Various Demographic Factors Effect on Students’ Participation In Extracurricular Activities
Data Collected from STA304H5F in 2024
1 Introduction
An important part of having a healthy life in university is maintaining a balance between school, work, and social life. Among other aspects, a major part of many university students’ social lives is extracurricular activities (ECAs). Being such a major part of students’ social lives, determining what factors can negatively impact student participation in ECAs is a critical step in helping minimize negative impacts on students’ well-being. This study focused on students in the Fall 2024 sections of STA304 at UTM and examined their levels of participation in various types of ECAs. In particular, we analyzed if various demographic factors affected students’ participation in ECAs. As UTM is primarily a commuter campus, of special interest was students living distance from campus. To conduct the study, during the first three weeks of October 2024 we distributed a survey on the STA304 Piazza Discussion board to collect data on student demographics factors and information relating to individual participation in ECAs. Our study consisted of three research questions.

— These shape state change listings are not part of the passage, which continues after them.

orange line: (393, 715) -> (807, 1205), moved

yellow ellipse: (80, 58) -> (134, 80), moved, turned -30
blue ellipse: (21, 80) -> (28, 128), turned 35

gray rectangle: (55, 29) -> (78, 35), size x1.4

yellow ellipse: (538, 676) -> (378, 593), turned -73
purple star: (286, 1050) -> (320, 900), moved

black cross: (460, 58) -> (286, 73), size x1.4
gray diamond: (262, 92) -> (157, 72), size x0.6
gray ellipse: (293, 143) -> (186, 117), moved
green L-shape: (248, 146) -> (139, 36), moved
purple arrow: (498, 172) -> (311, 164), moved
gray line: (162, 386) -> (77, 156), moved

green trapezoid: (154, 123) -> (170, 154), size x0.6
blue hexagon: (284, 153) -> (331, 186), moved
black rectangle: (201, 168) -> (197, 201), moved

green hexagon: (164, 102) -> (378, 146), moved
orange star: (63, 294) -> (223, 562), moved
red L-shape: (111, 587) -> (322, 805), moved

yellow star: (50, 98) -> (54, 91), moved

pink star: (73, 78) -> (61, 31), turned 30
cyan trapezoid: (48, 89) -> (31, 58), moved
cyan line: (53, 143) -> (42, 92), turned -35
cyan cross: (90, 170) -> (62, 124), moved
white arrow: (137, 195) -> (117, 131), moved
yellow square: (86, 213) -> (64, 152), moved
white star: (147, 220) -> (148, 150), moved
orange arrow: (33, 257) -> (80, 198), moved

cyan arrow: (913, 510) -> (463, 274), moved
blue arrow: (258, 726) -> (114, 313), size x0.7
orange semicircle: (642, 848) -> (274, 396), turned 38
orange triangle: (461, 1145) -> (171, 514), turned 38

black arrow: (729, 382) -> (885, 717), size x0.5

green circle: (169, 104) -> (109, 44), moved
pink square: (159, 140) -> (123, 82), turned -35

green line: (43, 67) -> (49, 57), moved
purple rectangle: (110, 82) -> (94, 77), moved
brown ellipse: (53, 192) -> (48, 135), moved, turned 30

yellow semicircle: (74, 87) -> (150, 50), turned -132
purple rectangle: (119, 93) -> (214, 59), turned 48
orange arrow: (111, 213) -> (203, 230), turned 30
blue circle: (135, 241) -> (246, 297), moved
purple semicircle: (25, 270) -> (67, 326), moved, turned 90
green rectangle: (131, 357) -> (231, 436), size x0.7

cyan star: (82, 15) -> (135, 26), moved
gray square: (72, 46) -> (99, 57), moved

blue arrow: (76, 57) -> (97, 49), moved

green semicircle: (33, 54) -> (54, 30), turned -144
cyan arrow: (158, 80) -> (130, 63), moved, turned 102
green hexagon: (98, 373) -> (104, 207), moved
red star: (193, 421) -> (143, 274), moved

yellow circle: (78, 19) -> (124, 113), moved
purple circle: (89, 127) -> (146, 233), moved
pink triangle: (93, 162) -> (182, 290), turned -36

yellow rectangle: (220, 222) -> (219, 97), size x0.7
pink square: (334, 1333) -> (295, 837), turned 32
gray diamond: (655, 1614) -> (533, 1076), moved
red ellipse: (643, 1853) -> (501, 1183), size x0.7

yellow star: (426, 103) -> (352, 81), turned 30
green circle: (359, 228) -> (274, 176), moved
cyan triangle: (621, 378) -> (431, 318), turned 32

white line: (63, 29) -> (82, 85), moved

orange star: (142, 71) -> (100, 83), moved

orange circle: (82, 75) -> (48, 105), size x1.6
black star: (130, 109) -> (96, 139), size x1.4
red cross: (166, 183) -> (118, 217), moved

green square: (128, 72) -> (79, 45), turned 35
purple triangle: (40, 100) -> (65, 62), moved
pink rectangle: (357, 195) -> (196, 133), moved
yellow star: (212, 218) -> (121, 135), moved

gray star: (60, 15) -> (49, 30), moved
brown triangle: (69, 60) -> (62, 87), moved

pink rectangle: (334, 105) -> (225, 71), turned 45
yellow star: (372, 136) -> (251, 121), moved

1.1 Research Questions and Hypotheses
- Research Question 1: What is the most preferred type of extracurricular activity, and do demographic factors influence student preferences for certain extracurricular activities?
- \(H_{0}\): Student demographic factors have no effect on participation in extracurricular activities.
- \(H_{a}\): Participation in extracurricular activities is affected by demographic factors.
- Research Question 2: Does proximity to campus affect participation in extracurricular activities?
- \(H_{0}\): Proximity to campus has no effect on participation in extracurricular activities.
- \(H_{a}\): Students living further from campus will have lower participation rates.
- Research Question 3: Does timing/scheduling of extracurricular activities impact student participation in extracurricular activities?
- \(H_{0}\): Timing/scheduling of extracurricular activities has no impact on student participation.
- \(H_{a}\): Participation in extracurricular activities is affected by their timing/scheduling.
2 Data
2.1 Methodology
Data collection began in the first three weeks of October 2024 where an online anonymous survey on Google Forms was created for participants to complete. This survey was created in order to investigate the reasons that students select and participate in certain ECAs. This online survey was posted to a Piazza thread where students can easily locate the survey link. Although Stratified Random Sampling (StRS) with lecture sections (LEC0101 and LEC0102) as the strata was proposed, the study was carried out using Simple Random Sampling (SRS). StRS was not used due to the homogeneity of the lecture sections which negates any tangible benefits that StRS would have provided over SRS. Nevertheless, randomness was ensured as the link to the survey was posted to Piazza where everyone had the equal opportunity to complete the survey and be chosen for the study. We collected a sample of \(n = 63\) students. The survey consisted of 10 questions asking for details on their lecture section, demographic information, program of study, and distance from the UTM campus. We also included questions on the number, types, and the time commitment of the ECAs they are involved in. To encourage students to complete our online survey, we asked participants to share a link to their group’s survey, which we would complete in return.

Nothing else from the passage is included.